Another thing general society does is to consider all transwomen to be sex workers. It makes some entitled males feel that it is okay to treat us like property. Men would openly ask, “Tera rate kya hai?” It feels bad not because you're confusing me with a sex worker, but also because of the way you treat a sex worker.
There are also many operational challenges that people don’t know about. Because drag is still new in India, we don’t find good wigs and shoes here, and it’s difficult to get the right padding and makeup. But we’re a drag family, so we help each other and find ways to work it out. Sometimes drag queens lend each other wigs, other times, we wear two cheap wigs together, or add glitter to distract people from the bad hairline. We always find a way to make it work.

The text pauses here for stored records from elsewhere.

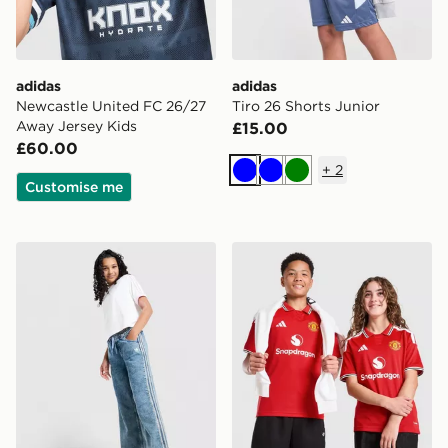
adidas
adidas
Newcastle United FC 26/27
Tiro 26 Shorts Junior
Away Jersey Kids
£15.00
£60.00
+
2
Blue
Blue
Green
Customise me
adidas Originals Girls' Denim Track Pants Junior
adidas Manchester United 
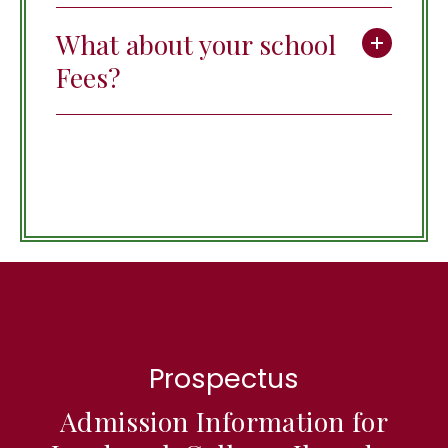
What about your school
Fees?
Prospectus
Admission Information for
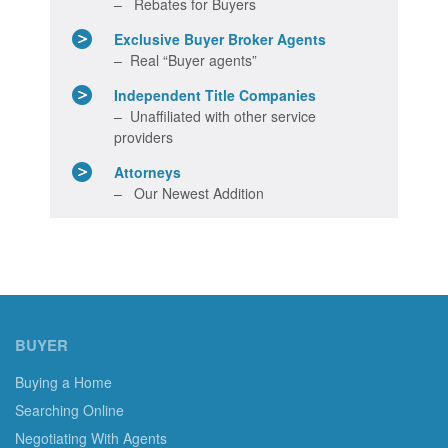
– Rebates for Buyers
Exclusive Buyer Broker Agents
– Real “Buyer agents”
Independent Title Companies
– Unaffiliated with other service
providers
Attorneys
– Our Newest Addition
BUYER
Buying a Home
Searching Online
Negotiating With Agents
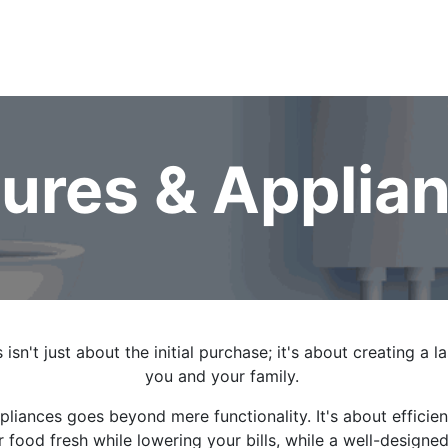
 Gas
Heating & Cooling
Service & Repairs
Fixtures & Ap
tures & Applia
 isn't just about the initial purchase; it's about creating a 
you and your family.
ppliances goes beyond mere functionality. It's about effici
r food fresh while lowering your bills, while a well-design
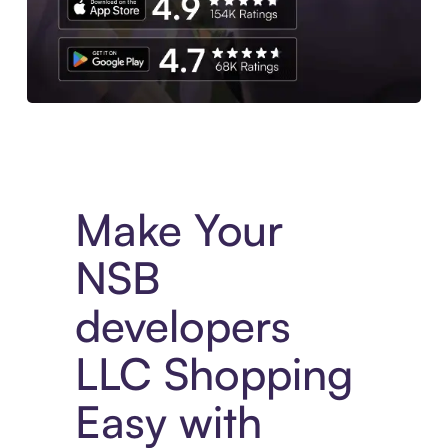
Experience More in The Sezzle App. Access to exclusive bran
Make Your
NSB
developers
LLC Shopping
Easy with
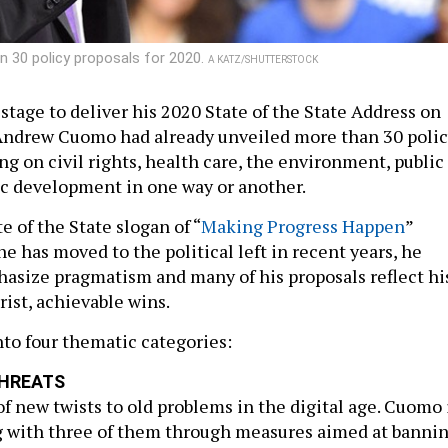
 30 policy proposals for 2020.
A KATZ/SHUTTERSTOCK
stage to deliver his 2020 State of the State Address on
Andrew Cuomo had already unveiled more than 30 poli
ng on civil rights, health care, the environment, public
c development in one way or another.
 of the State slogan of “
Making Progress Happen
”
e has moved to the political left in recent years, he
asize pragmatism and many of his proposals reflect hi
rist, achievable wins.
nto four thematic categories:
HREATS
f new twists to old problems in the digital age. Cuomo 
g with three of them through measures aimed at banni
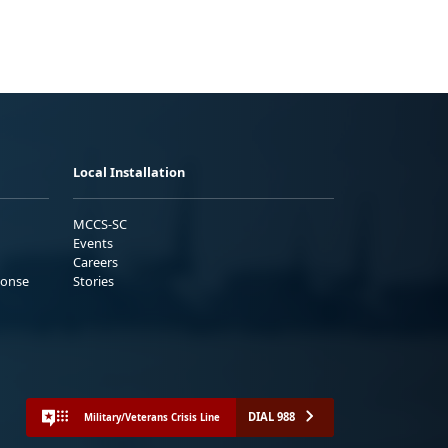
Local Installation
MCCS-SC
Events
Careers
ponse
Stories
DIAL 988
Military/Veterans Crisis Line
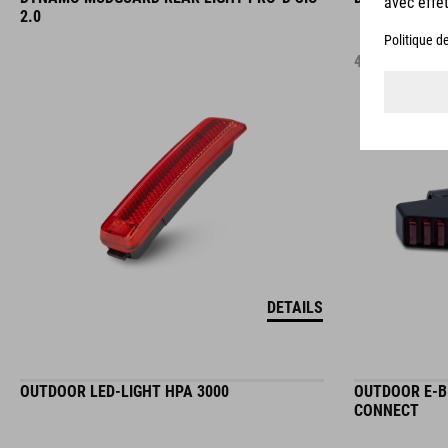
2.0
44.95
EUR
DETAILS
OUTDOOR LED-LIGHT HPA 3000
OUTDOOR E-BI
CONNECT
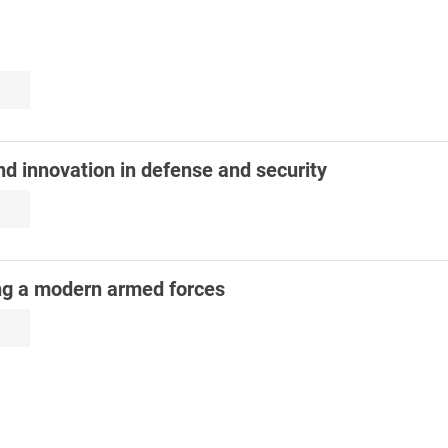
nd innovation in defense and security
ng a modern armed forces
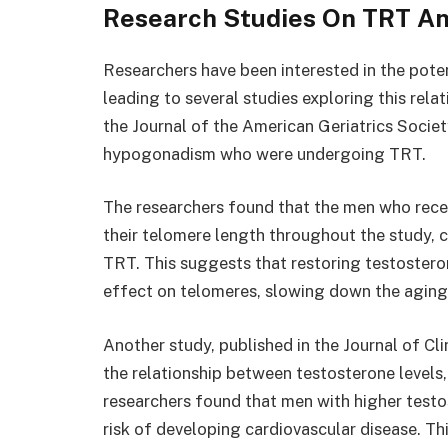
Research Studies On TRT A
Researchers have been interested in the pot
leading to several studies exploring this rela
the Journal of the American Geriatrics Socie
hypogonadism who were undergoing TRT.
The researchers found that the men who recei
their telomere length throughout the study, 
TRT. This suggests that restoring testoster
effect on telomeres, slowing down the aging p
Another study, published in the Journal of C
the relationship between testosterone levels,
researchers found that men with higher testo
risk of developing cardiovascular disease. Th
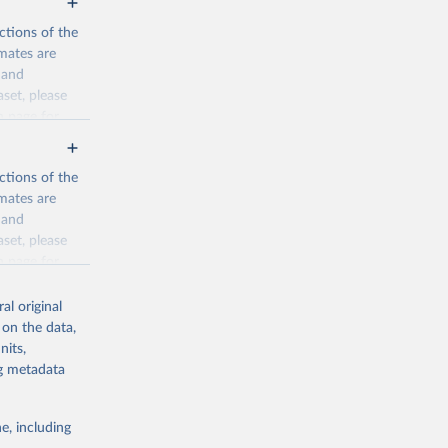
ctions of the
mates are
y and
aset, please
n page
for
ctions of the
mates are
y and
aset, please
g or
n page
for
the suggested
al original
for Togo.
 on the data,
sion 
nits,
ng metadata
g or
e, including
the suggested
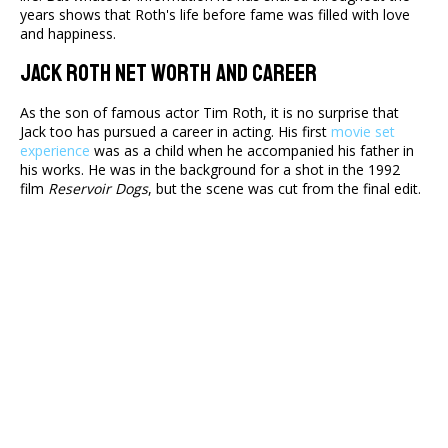
years shows that Roth's life before fame was filled with love
and happiness.
Jack Roth Net Worth And Career
As the son of famous actor Tim Roth, it is no surprise that
Jack too has pursued a career in acting. His first
movie set
experience
was as a child when he accompanied his father in
his works. He was in the background for a shot in the 1992
film
Reservoir Dogs
, but the scene was cut from the final edit.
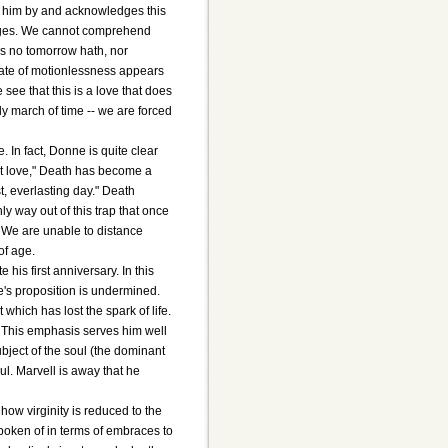
ng him by and acknowledges this
's ages. We cannot comprehend
is no tomorrow hath, nor
state of motionlessness appears
see that this is a love that does
dy march of time -- we are forced
 In fact, Donne is quite clear
ut love," Death has become a
st, everlasting day." Death
y way out of this trap that once
" We are unable to distance
of age.
is first anniversary. In this
's proposition is undermined.
which has lost the spark of life.
. This emphasis serves him well
ubject of the soul (the dominant
l. Marvell is away that he
how virginity is reduced to the
spoken of in terms of embraces to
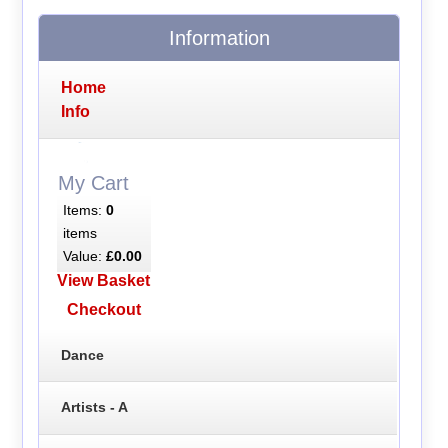
Information
Home
Info
My Cart
Items:
0
items
Value:
£0.00
View Basket
Checkout
Dance
Artists - A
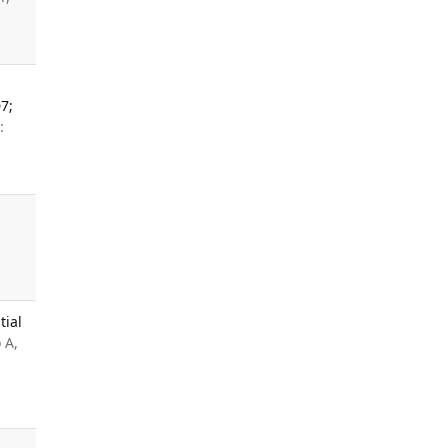
7;
:
tial
 A,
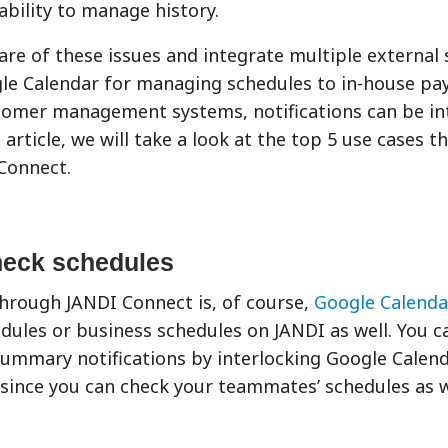
bility to manage history.
are of these issues and integrate multiple external 
ogle Calendar for managing schedules to in-house p
tomer management systems, notifications can be in
 article, we will take a look at the top 5 use cases t
Connect.
heck schedules
through JANDI Connect is, of course,
Google Calenda
ules or business schedules on JANDI as well. You c
summary notifications by interlocking Google Calen
 since you can check your teammates’ schedules as w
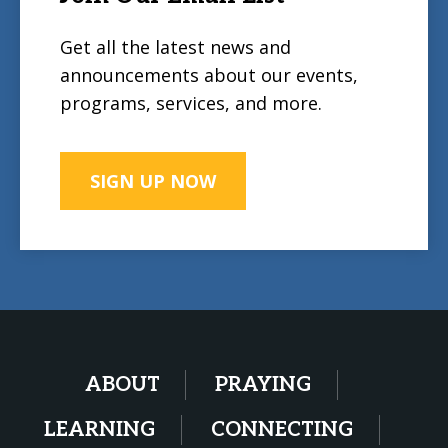
Get all the latest news and
announcements about our events,
programs, services, and more.
SIGN UP NOW
ABOUT
PRAYING
LEARNING
CONNECTING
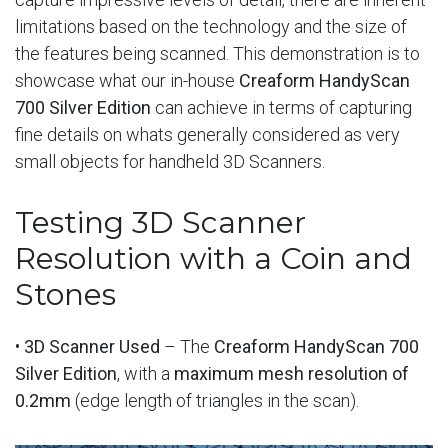
limitations based on the technology and the size of
the features being scanned. This demonstration is to
showcase what our in-house
Creaform HandyScan
700 Silver Edition
can achieve in terms of capturing
fine details on whats generally considered as very
small objects for handheld 3D Scanners.
Testing 3D Scanner
Resolution with a Coin and
Stones
•
3D Scanner Used
– The
Creaform HandyScan 700
Silver Edition
, with a
maximum mesh resolution of
0.2mm
(edge length of triangles in the scan).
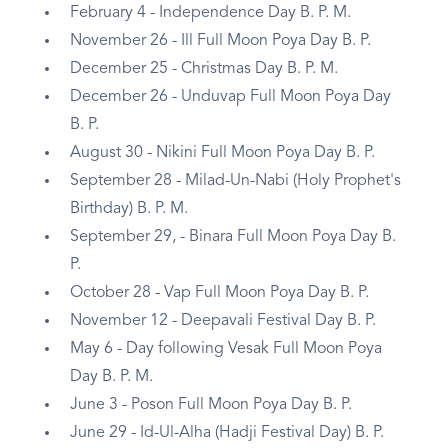
February 4 - Independence Day B. P. M.
November 26 - Ill Full Moon Poya Day B. P.
December 25 - Christmas Day B. P. M.
December 26 - Unduvap Full Moon Poya Day
B. P.
August 30 - Nikini Full Moon Poya Day B. P.
September 28 - Milad-Un-Nabi (Holy Prophet's
Birthday) B. P. M.
September 29, - Binara Full Moon Poya Day B.
P.
October 28 - Vap Full Moon Poya Day B. P.
November 12 - Deepavali Festival Day B. P.
May 6 - Day following Vesak Full Moon Poya
Day B. P. M.
June 3 - Poson Full Moon Poya Day B. P.
June 29 - Id-Ul-Alha (Hadji Festival Day) B. P.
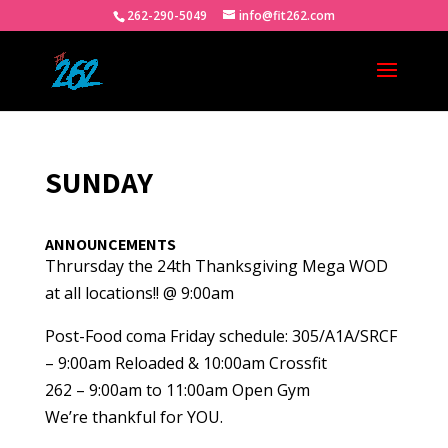
262-290-5049
info@fit262.com
SUNDAY
ANNOUNCEMENTS
Thrursday the 24th Thanksgiving Mega WOD
at all locations!! @ 9:00am
Post-Food coma Friday schedule: 305/A1A/SRCF
– 9:00am Reloaded & 10:00am Crossfit
262 – 9:00am to 11:00am Open Gym
We’re thankful for YOU.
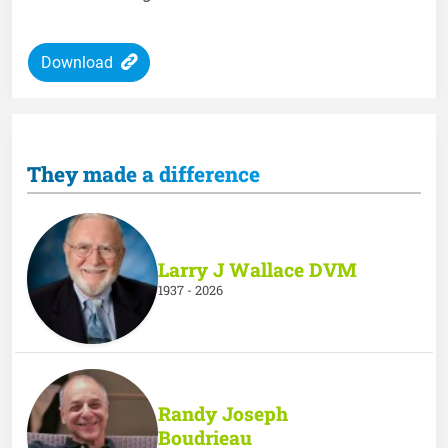
Download
They made a difference
Larry J Wallace DVM
1937 - 2026
Randy Joseph
Boudrieau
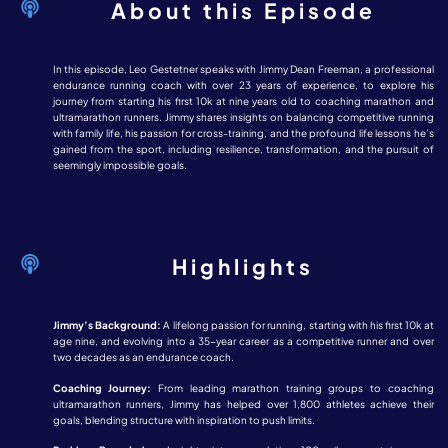
About this Episode
In this episode, Leo Gestetner speaks with Jimmy Dean Freeman, a professional
endurance running coach with over 23 years of experience, to explore his
journey from starting his first 10k at nine years old to coaching marathon and
ultramarathon runners. Jimmy shares insights on balancing competitive running
with family life, his passion for cross-training, and the profound life lessons he’s
gained from the sport, including resilience, transformation, and the pursuit of
seemingly impossible goals.
Highlights
Jimmy’s Background:
A lifelong passion for running, starting with his first 10k at
age nine, and evolving into a 35-year career as a competitive runner and over
two decades as an endurance coach.
Coaching Journey:
From leading marathon training groups to coaching
ultramarathon runners, Jimmy has helped over 1,800 athletes achieve their
goals, blending structure with inspiration to push limits.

Where do you aspire to take drag next?
I want to use my dance training and choreography to put up a live show, something like a Broadway production with drag queens. And of course, I'm going to star in it (chuckles)! It will be a fully original show, but I haven’t started writing it on paper yet, it’s still inside my head. I want to take my time and not rush it.
I also want to play my part in establishing a thriving drag culture in India. This is both a personal goal, and a goal for the community, so that future drag artists have a very conducive environment while starting out. I don’t want them to struggle with contracts, events and nightlife like I did when I started. Someday, I’d maybe even like to open a school of drag!